The monthly purchasing managers' index issued by a Chinese business magazine, Caixin, fell to 53.9 from May’s 57.1 on a 100-point scale on which numbers above 50 show activity increasing. A measure of factory activity also declined.

“Without policy support, there’s a risk that weakening growth expectations could become self-fulfilling,” said Stephen Innes of SPI Asset Management in a report.

The Nikkei 225 in Tokyo retreated 0.2% to 33,338.70 and the Hang Seng in Hong Kong lost 1.6% to 19,110.38.

The Kospi in Seoul retreated 0.6% to 2,579.00 and Sydney's S&P-ASX 200 shed 0.4% to 7,253.20.

India's Sensex lost 0.3% to 65,301.84. New Zealand and Jakarta gained while Singapore and Bangkok declined.

China's economic activity accelerated to 4.5% in the first three months of 2023 from last year's 3%. China's No. 2 leader, Premier Li Qiang, said last month growth was improving.

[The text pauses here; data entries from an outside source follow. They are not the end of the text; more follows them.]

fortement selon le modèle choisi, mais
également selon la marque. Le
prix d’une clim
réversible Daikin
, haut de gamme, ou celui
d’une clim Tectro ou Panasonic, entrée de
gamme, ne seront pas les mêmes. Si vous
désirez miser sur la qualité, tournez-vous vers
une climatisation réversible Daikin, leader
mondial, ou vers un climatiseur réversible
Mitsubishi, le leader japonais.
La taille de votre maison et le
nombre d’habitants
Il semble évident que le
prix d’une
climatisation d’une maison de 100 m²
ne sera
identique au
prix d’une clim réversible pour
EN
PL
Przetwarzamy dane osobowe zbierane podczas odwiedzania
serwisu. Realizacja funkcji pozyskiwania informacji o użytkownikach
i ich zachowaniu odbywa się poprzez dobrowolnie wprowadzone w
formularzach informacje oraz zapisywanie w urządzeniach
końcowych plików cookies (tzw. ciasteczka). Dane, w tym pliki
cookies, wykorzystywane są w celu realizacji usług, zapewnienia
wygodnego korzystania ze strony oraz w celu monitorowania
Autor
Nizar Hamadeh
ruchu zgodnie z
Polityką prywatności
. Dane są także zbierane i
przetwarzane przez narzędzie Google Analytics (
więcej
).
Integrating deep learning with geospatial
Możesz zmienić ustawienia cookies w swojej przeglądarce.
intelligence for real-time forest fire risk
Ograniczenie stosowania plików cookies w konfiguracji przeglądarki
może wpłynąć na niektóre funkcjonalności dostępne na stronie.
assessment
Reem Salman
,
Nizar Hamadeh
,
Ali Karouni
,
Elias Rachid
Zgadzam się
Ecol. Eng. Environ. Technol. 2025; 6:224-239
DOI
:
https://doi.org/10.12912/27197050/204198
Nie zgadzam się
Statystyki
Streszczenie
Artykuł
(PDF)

He gave no details but expressed confidence China can hit this year's official growth target of “about 5%.”

Traders are uneasy about U.S.-Chinese tensions over technology trade after Beijing this week announced restrictions on exports of gallium and germanium, two metals used in making semiconductors and solar panels. That came ahead of Treasury Secretary Janet Yellen's visit this week as part of U.S. efforts to restore strained relations.

In energy markets, benchmark U.S. crude rose $1.47 to $71.26 per barrel in electronic trading on the New York Mercantile Exchange. Brent crude, the price basis for international oil trading, lost 9 cents to $76.16 per barrel in London.

The dollar rose to 144.60 yen from Tuesday's 144.46 yen. The euro gained to $1.0879 from $1.0870.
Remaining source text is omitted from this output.